OK, maybe "tack on" my husband's name is more accurate. I'm going to keep my long-used byline (in the perhaps vain hope that someday that damn E. Lynn Harris will be confused with me), and add "Adelson" after Harris elsewhere. But still. After Nov. 16, if you call me Mrs. Adelson, I will not flinch.
Shocked? Sure, if you live and walk among the bylined and Ivied and later-married, it may feel as if "everyone" -- except Jamie-Lynn Discala, née Sigler -- keeps her name after saying her vows. (Almost half the married women in the Harvard-Radcliffe class of 1990 kept or hyphenated their names.) If you read the New York Times wedding pages, and shut up, you do, the phrase "the bride, who is keeping her name" seems like the norm, unless his name is Rockefeller.
But a woman who keeps her name is anything but the norm. Since the census data does not include names, it's difficult to get exact numbers on how many women have changed theirs. That said, figures from several recent studies suggest that today about 90 percent of marrying women take the husband's name in some form. (About 25 percent, like me, bump maiden to middle.)
Ninety percent? In this day and age? Yes.
According to Harvard economist Claudia Goldin -- who extrapolated from and "normalized" figures derived from Times wedding announcements, Harvard alumni records, and Massachusetts birth records -- the percentage of 30-something college-educated women keeping their names actually dropped from 27 percent to 19 percent between 1990 and 2000. A decrease occurred even among women 35 to 39 with established careers, normally the group most likely to be "keepers."
What's going on?
It's easy to say -- as Goldin and others have -- that more women are taking their husbands' names because we, as a country, are returning to traditional values. It's also easy to toss out that neo-chestnut about how women say they want autonomy, but deep down, they will always need to cleave, Cleaver-style, to a husband. It's also easy to say that this trend is a bad thing.

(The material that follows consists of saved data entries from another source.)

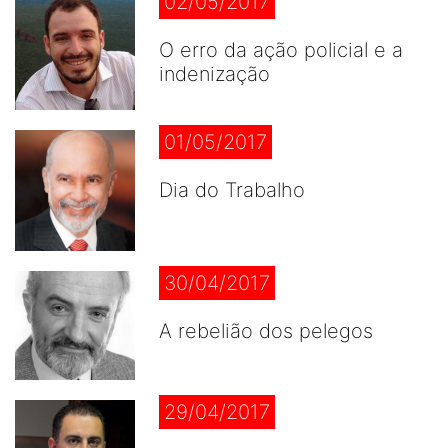
02/05/2017
O erro da ação policial e a
indenização
01/05/2017
Dia do Trabalho
30/04/2017
A rebelião dos pelegos
29/04/2017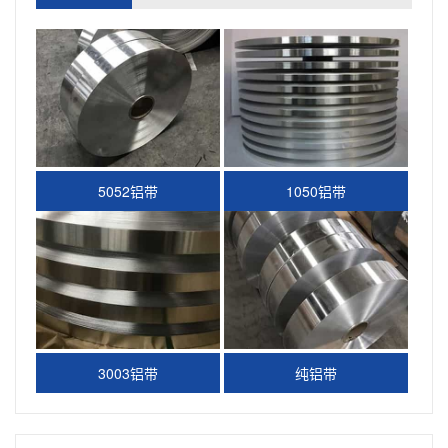
5052铝带
1050铝带
3003铝带
纯铝带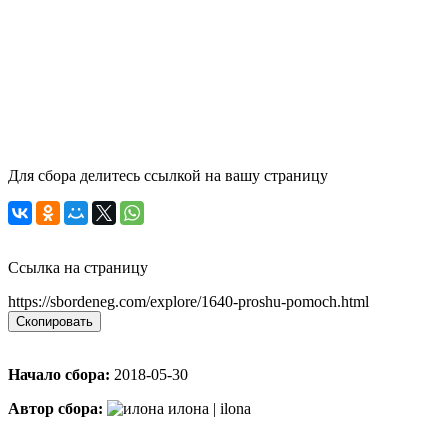
Для сбора делитесь ссылкой на вашу страницу
Ссылка на страницу
https://sbordeneg.com/explore/1640-proshu-pomoch.html
Скопировать
Начало сбора:
2018-05-30
Автор сбора:
илона | ilona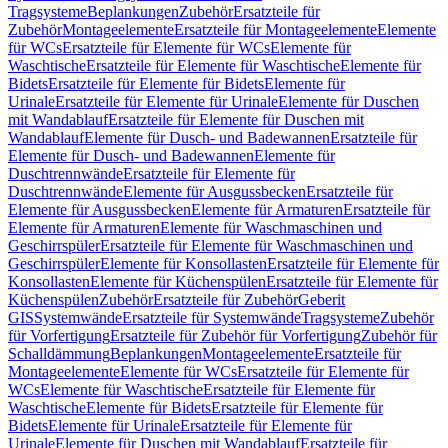
Tragsysteme
Beplankungen
Zubehör
Ersatzteile für
Zubehör
Montageelemente
Ersatzteile für Montageelemente
Elemente
für WCs
Ersatzteile für Elemente für WCs
Elemente für
Waschtische
Ersatzteile für Elemente für Waschtische
Elemente für
Bidets
Ersatzteile für Elemente für Bidets
Elemente für
Urinale
Ersatzteile für Elemente für Urinale
Elemente für Duschen
mit Wandablauf
Ersatzteile für Elemente für Duschen mit
Wandablauf
Elemente für Dusch- und Badewannen
Ersatzteile für
Elemente für Dusch- und Badewannen
Elemente für
Duschtrennwände
Ersatzteile für Elemente für
Duschtrennwände
Elemente für Ausgussbecken
Ersatzteile für
Elemente für Ausgussbecken
Elemente für Armaturen
Ersatzteile für
Elemente für Armaturen
Elemente für Waschmaschinen und
Geschirrspüler
Ersatzteile für Elemente für Waschmaschinen und
Geschirrspüler
Elemente für Konsollasten
Ersatzteile für Elemente für
Konsollasten
Elemente für Küchenspülen
Ersatzteile für Elemente für
Küchenspülen
Zubehör
Ersatzteile für Zubehör
Geberit
GIS
Systemwände
Ersatzteile für Systemwände
Tragsysteme
Zubehör
für Vorfertigung
Ersatzteile für Zubehör für Vorfertigung
Zubehör für
Schalldämmung
Beplankungen
Montageelemente
Ersatzteile für
Montageelemente
Elemente für WCs
Ersatzteile für Elemente für
WCs
Elemente für Waschtische
Ersatzteile für Elemente für
Waschtische
Elemente für Bidets
Ersatzteile für Elemente für
Bidets
Elemente für Urinale
Ersatzteile für Elemente für
Urinale
Elemente für Duschen mit Wandablauf
Ersatzteile für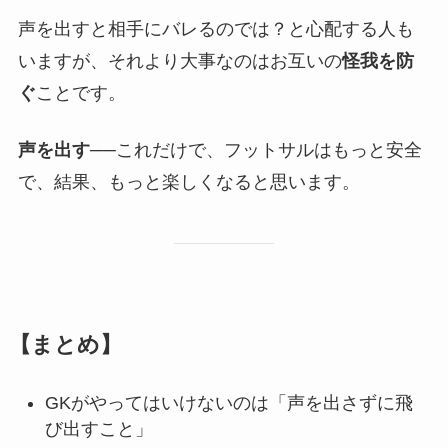
声を出すと相手にバレるのでは？と心配する人も
いますが、それより大事なのはお互いの
怪我を防
ぐ
ことです。
声を出す
──これだけで、フットサルはもっと安全
で、結果、もっと楽しくなると思います。
【まとめ】
GKがやってはいけないのは「声を出さずに飛
び出すこと」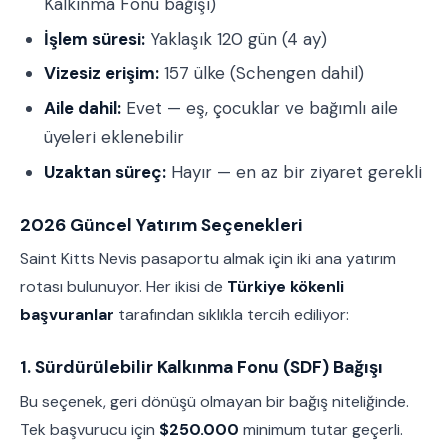
Kalkınma Fonu bağışı)
İşlem süresi:
Yaklaşık 120 gün (4 ay)
Vizesiz erişim:
157 ülke (Schengen dahil)
Aile dahil:
Evet — eş, çocuklar ve bağımlı aile
üyeleri eklenebilir
Uzaktan süreç:
Hayır — en az bir ziyaret gerekli
2026 Güncel Yatırım Seçenekleri
Saint Kitts Nevis pasaportu almak için iki ana yatırım
rotası bulunuyor. Her ikisi de
Türkiye kökenli
başvuranlar
tarafından sıklıkla tercih ediliyor:
1. Sürdürülebilir Kalkınma Fonu (SDF) Bağışı
Bu seçenek, geri dönüşü olmayan bir bağış niteliğinde.
Tek başvurucu için
$250.000
minimum tutar geçerli.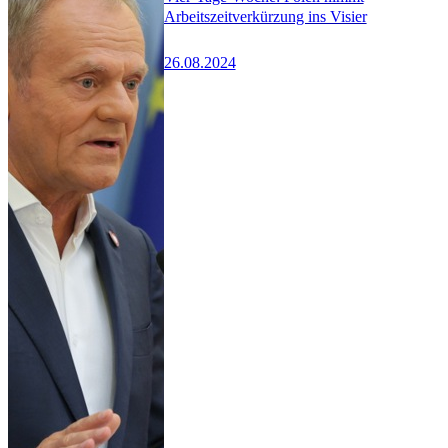
Arbeitszeitverkürzung ins Visier
26.08.2024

Too easy, actually. Of course the system is patriarchal. Of course names, and who bestows them, are important; they are linked -- some say are equal -- to identity. And the Lucy Stone League, an organization dedicated to fostering equality in United States naming practices, has a point when it says: "Until naming practices are equal, women will not be considered equal to men in the U.S. In fact, the measure of naming should be used as an index of the real freedom of women and girls in our society."
But when you actually talk to women who change their names, you hear them speak of desires at once more complicated and much simpler -- not to mention more enlightened -- than a retreat to cozy, scary conservatism. Today, a woman's decision to take her husband's name is not necessarily, or merely, "retro." When it comes to such political-slash-personal acts, the stakes have changed, and therefore so have the statements we're making with them. I would argue that we're not losing battles; we're choosing them. We're not retreating; we're showing, subtly, how far we've come.
"I see [the name issue] as a personal choice and a blessing of feminism that we have this choice," says Marjorie Ingall, 36, a married New York writer who kept her name and whose daughter bears her surname. "It's a little old-school to criticize women for any name choice. Wicked old-school is 'You're not taking his name!' More recent -- but still old-school -- is 'You're not keeping your name?'"
A little history: If you think taking a man's name is "positively medieval," you're a little off. In European feudal times, gentry trumped gender: The more powerful surname, his or hers, was retained. But in the later Middle Ages, as property got more scarce, "there was a closing off of the women's right to inherit land," says Stephanie Coontz, a historian at Evergreen State College and the co-chair of the Council on Contemporary Families. Once women could offer only movable goods as de facto dowry, she says, "the paternal line became much more emphasized."
Then English common law established the deceptively elegant-sounding "coverture," meaning that women were legally covered -- as in subsumed -- by the identity of their husbands. In 1879, when Massachusetts feminist Lucy Stone informed the courts that there was no law requiring her to change her name, what do you know, they drafted one. Amazingly, until the mid-1970s, various state laws prohibited women from registering to vote or getting driver's licenses if they didn't use their husbands' names.
Indeed, laws requiring women to take their husbands' names are excellent ones to shrug off, especially if doing so also involves sticking it to the DMV. But during past century's "second wave" of feminism, many women wanted to both form a life partnership and make it clear that a fish doesn't need a bicycle. Sure enough, Dr. Goldin's data shows a "sharp increase" in women keeping their names between 1975 and 1985.
Then things get weird. "The decrease in 'keeping' [one's name] in the 1990s is more difficult to explain and may be a reflection of a growing traditionalism in American society," says Goldin. She maintains that couples now -- in times of less seismic cultural change than those of their parents -- have a more old-fashioned, romanticized sense of marriage, complete with long engagements and giant weddings. "There's a sense among young people that they can magically put together a marriage that will stick," she says. "And taking someone's last name is part of what many think of as that special glue that will hold them together."
The women I spoke to are not necessarily so starry-eyed. Why take his name? "Because my maiden name was Beaver," says Meg McCormick, 36, a human resources manager in Darnestown, Md. Then there's Donna Perkins, 27, whose maiden name was Reed. "I took my husband's name without a second thought," says Perkins, who works in public health in St. Louis. "I'd rather be old-fashioned by taking my husband's name than by having a name associated with vacuuming in pearls." Then there are the issues of cumbersome hyphenates, affronted in-laws, children's surnames. More broadly, for many women, née Slutsky or not, taking a husband's name is "just easier."
Easier because -- yes -- it's the "norm." "I took my husband's name without really thinking about it, but also because I liked Davies better than Griffith," says Lara Davies, 30, who works in fundraising at the U.S. Chamber of Commerce in Denver. "I would say 95 percent of my friends have changed their names."
"I like the ease of Kathy and John Bachmann," agrees a 32-year-old corporate strategist in Montclair, N.J. "I had a twinge of identity crisis, but it was fleeting. Ultimately, I changed my name so that the future kiddies wouldn't live a confusing life."